Authorities issued over TL 150 million in fines to enterprises polluting the environment last year, Anadolu Agency reported on Monday. Figures by the Ministry of Environment and Urbanization show most businesses that were slapped with fines were in the capital Ankara, Istanbul, İzmir, Tekirdağ and Bilecik.
Ankara-based businesses paid the most fines, more than TL 25 million, while authorities issued fines amounting TL 12 million to businesses in Istanbul for violating laws on environmental protection.
The ministry regularly inspects businesses for compliance with environmental protection laws and any violations can be punished with both fines and/or closure.
Figures show most fines were imposed for noise pollution, illegal, irregular waste dumping, water pollution, and air pollution. The highest amount of fines were issued for waste dumping, with more than TL 62 million.
The country welcomed 2020 with new regulations that aim to halt all kinds of environmental pollution. The regulations are expected to go into effect very soon following the approval of the Turkish presidency to increase fines for polluting the environment. Those throwing trash on the streets along with polluting the environment by other means in public spaces will be imposed a TL 351 fine, an increase from TL 287. Fines given to individuals who fail to put their vehicles through mandatory emissions tests will rise from TL 1,546 to TL 1,895. The fines given to businesses that cause air pollution will be increased from TL 72,197 to TL 88,499.
Fines for noise pollution will be TL 1,461 while those who cause noise pollution in business places will be fined TL 14,740, up from the previous fine of TL 12,025.
Those who pour waste on soil and cause damage will be fined with TL 88,499 almost TL 10,000 more than the previous amount.
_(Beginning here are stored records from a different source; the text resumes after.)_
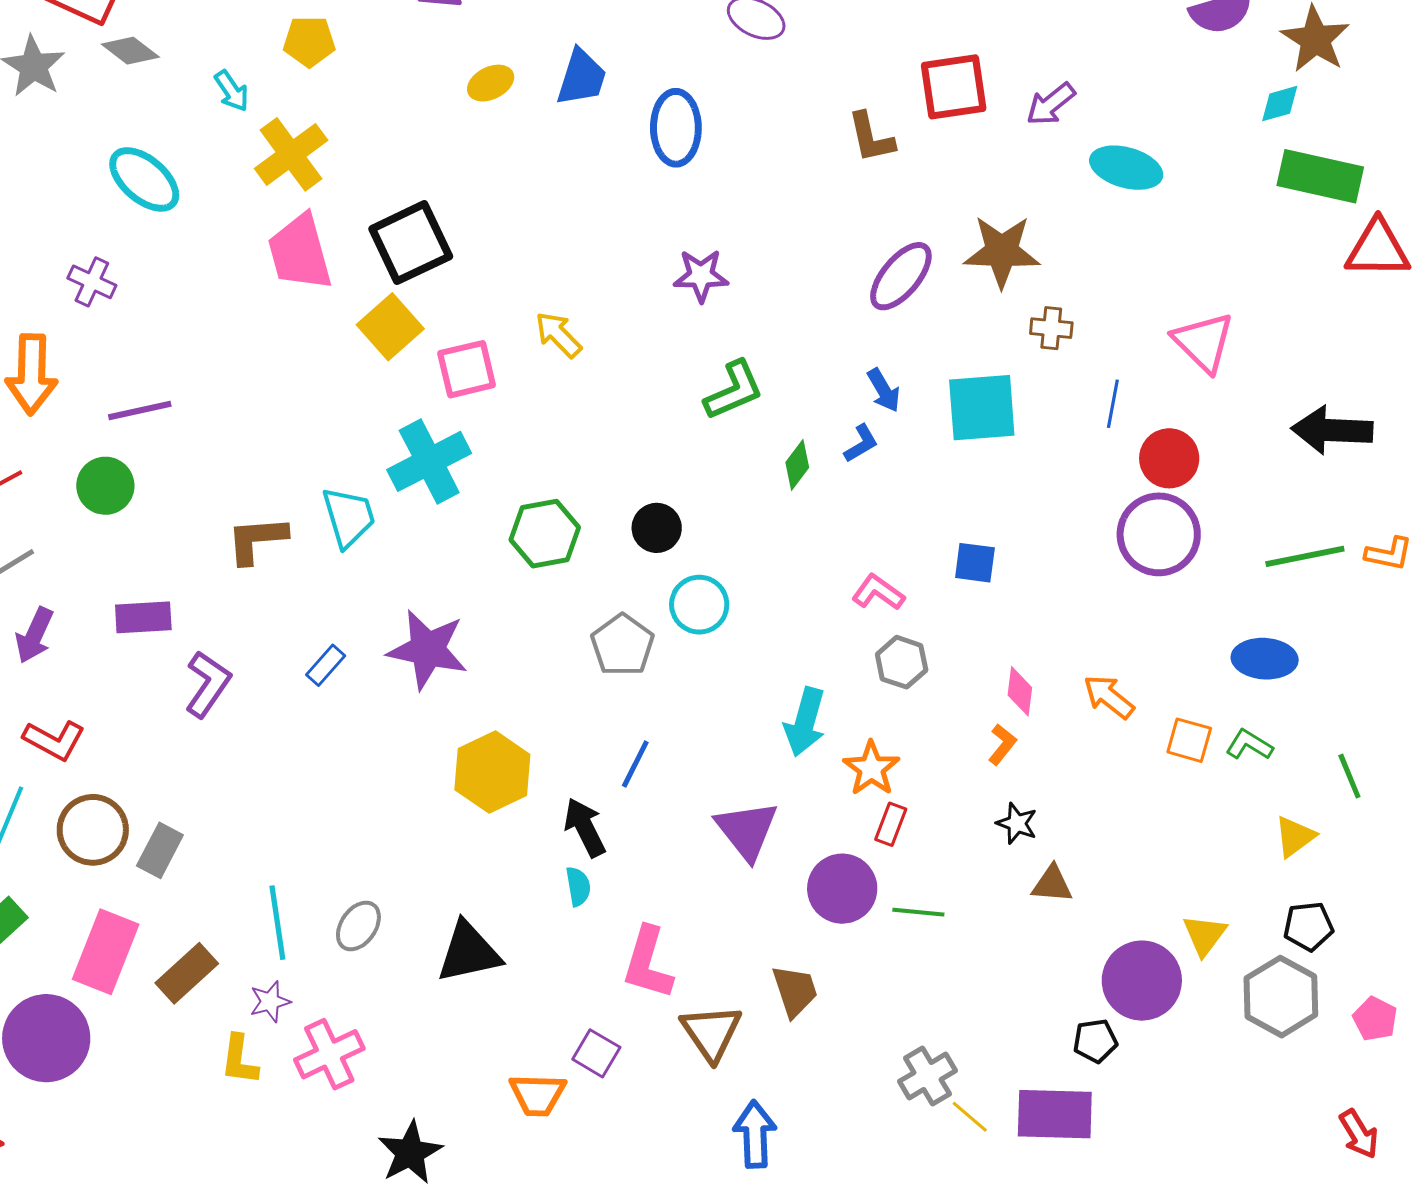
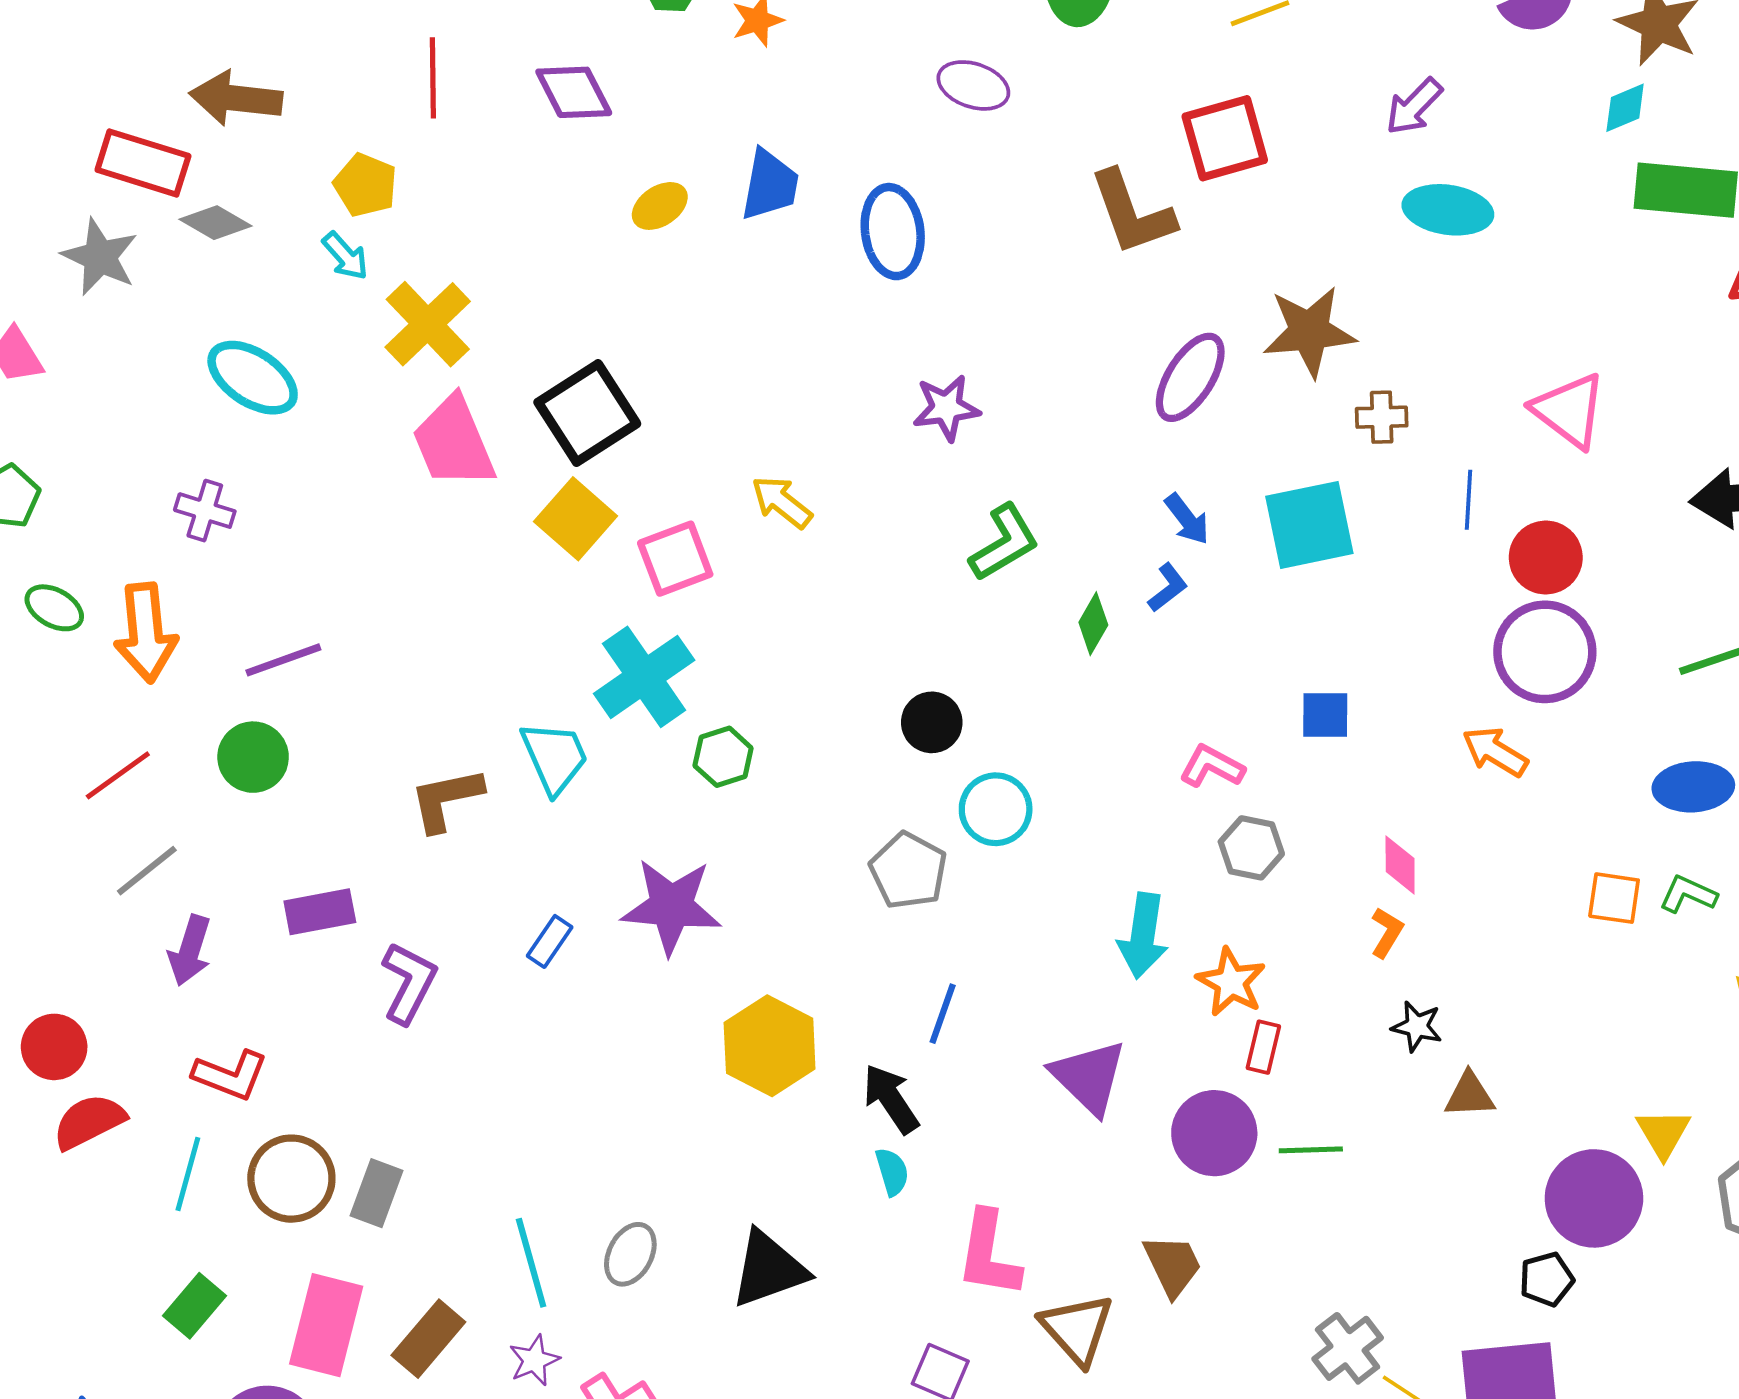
yellow pentagon: (309, 41) -> (365, 185), moved, turned 30
purple arrow: (1051, 104) -> (1414, 106), moved
brown L-shape: (871, 137) -> (1132, 213), size x1.4
green hexagon: (545, 534) -> (723, 757), moved, size x0.7
orange arrow: (1109, 697) -> (1495, 752), moved

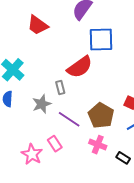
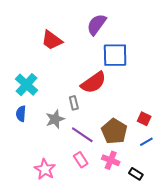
pink rectangle: (55, 144) -> (81, 160), moved

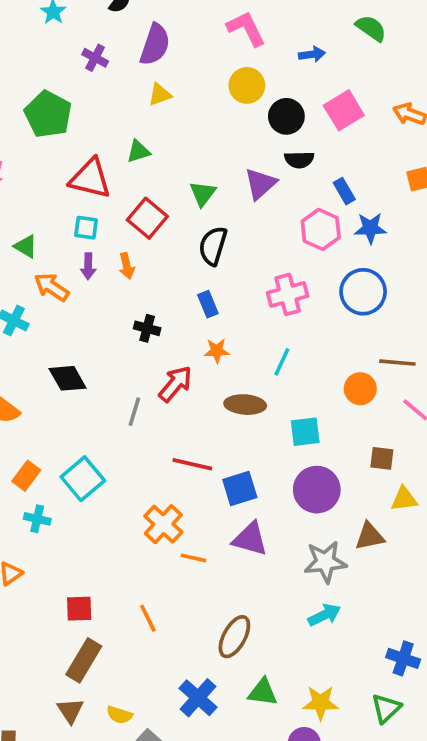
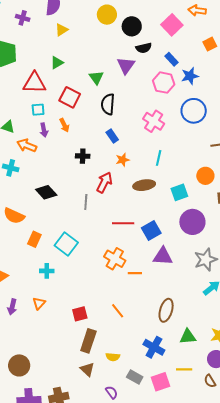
pink square: (344, 110) -> (172, 25), moved
pink cross: (288, 294) -> (154, 121), turned -30
orange circle: (360, 389) -> (205, 176), moved
orange rectangle: (26, 476) -> (34, 239), moved
yellow semicircle: (119, 715) -> (113, 357), moved

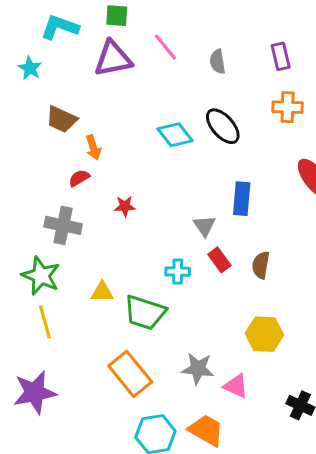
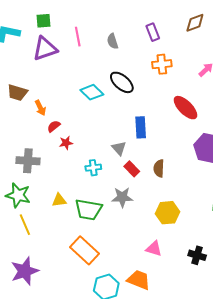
pink line: (165, 47) -> (78, 37), turned 36
red semicircle: (79, 178) -> (54, 126), moved
cyan cross: (178, 272) -> (93, 168), moved
gray star: (198, 369) -> (122, 197), moved

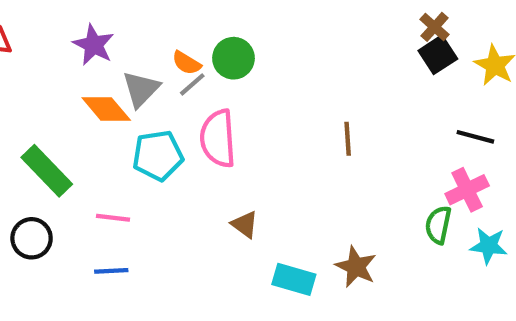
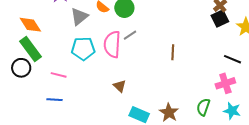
gray line: (192, 84) -> (130, 35), moved
orange diamond: (106, 109) -> (30, 25), moved
green semicircle: (438, 225) -> (203, 107), moved
black circle: (32, 238) -> (21, 68), moved

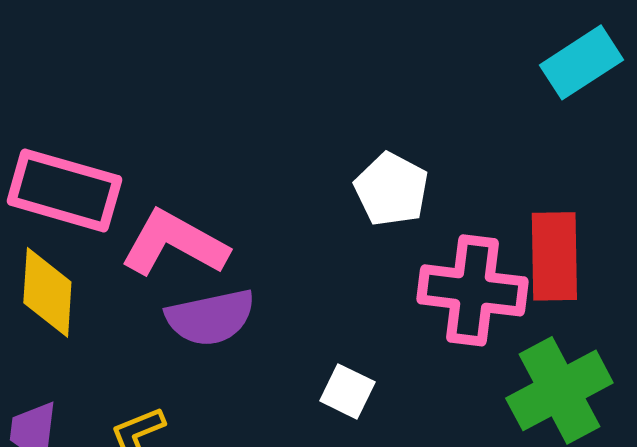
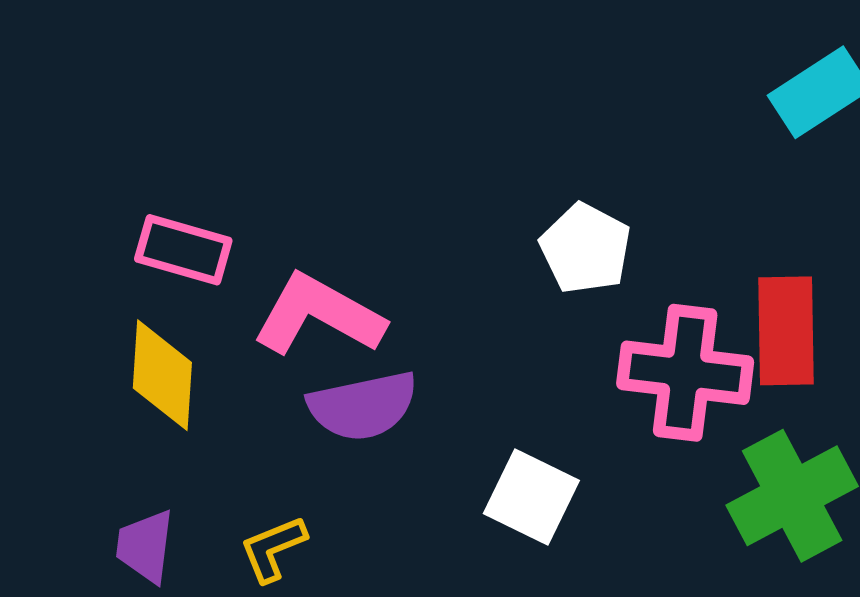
pink rectangle: (64, 190) -> (183, 250), size x0.7
white square: (347, 391) -> (531, 497), size x1.4

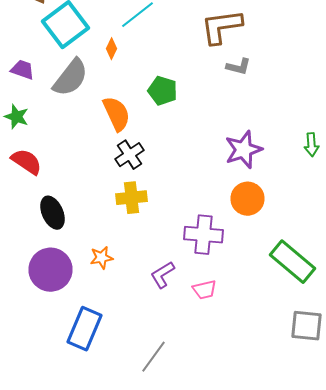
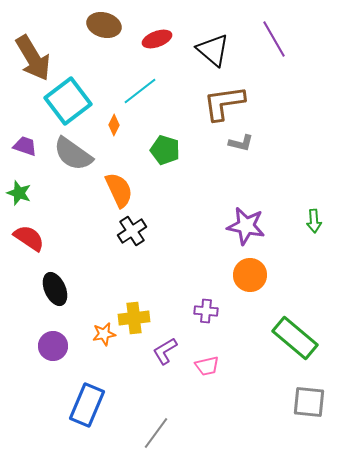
gray semicircle: (70, 78) -> (73, 154), turned 87
green pentagon: (162, 91) -> (165, 150), moved
purple star: (244, 150) -> (246, 226), turned 30
yellow cross: (132, 198) -> (134, 318), moved
purple cross: (204, 235) -> (206, 311), size x0.6
purple circle: (50, 270) -> (53, 346), size x0.7

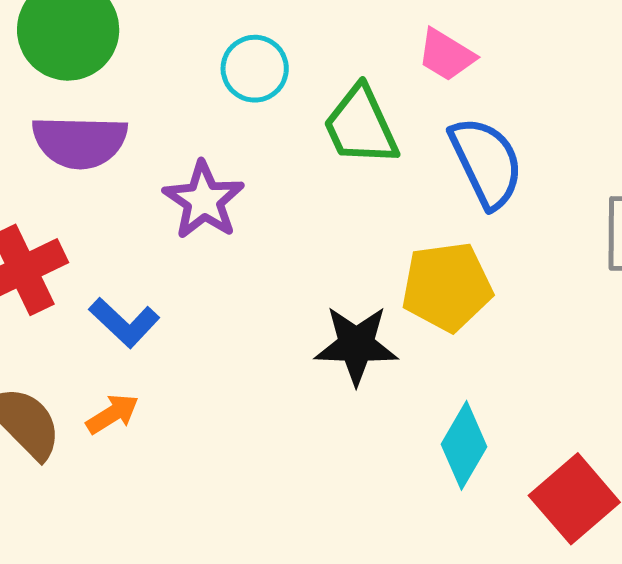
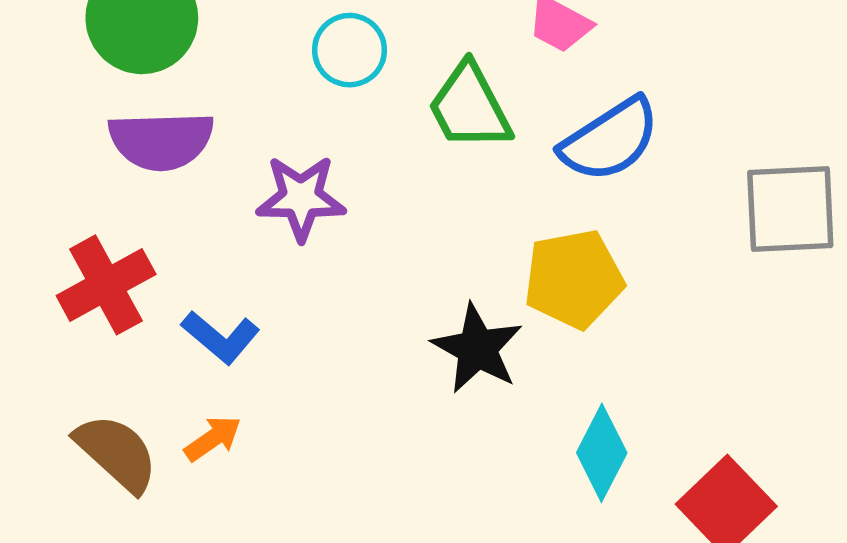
blue semicircle: (486, 162) -> (610, 140), turned 86
purple star: (204, 200) -> (301, 198), turned -30
black star: (356, 345) -> (477, 349), turned 30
According to the new regulations, those exporting waste illegally will be fined TL 7.3 million.
Earlier this month, Turkey completely shut down five thermal power plants and partially closed another for failure to comply with the law to install filters to prevent pollution.
On Dec. 3, 2019, President Recep Tayyip Erdoğan vetoed a law that would have delayed the installation of filters on thermal power plants. Fifty-two thermal power plants fueled by coal and lignite operate across Turkey. In 2013, the government provided a period of nearly six years for the plant operators to complete the necessary environmental investments as required by law. The grace period expired on Dec. 31, 2019.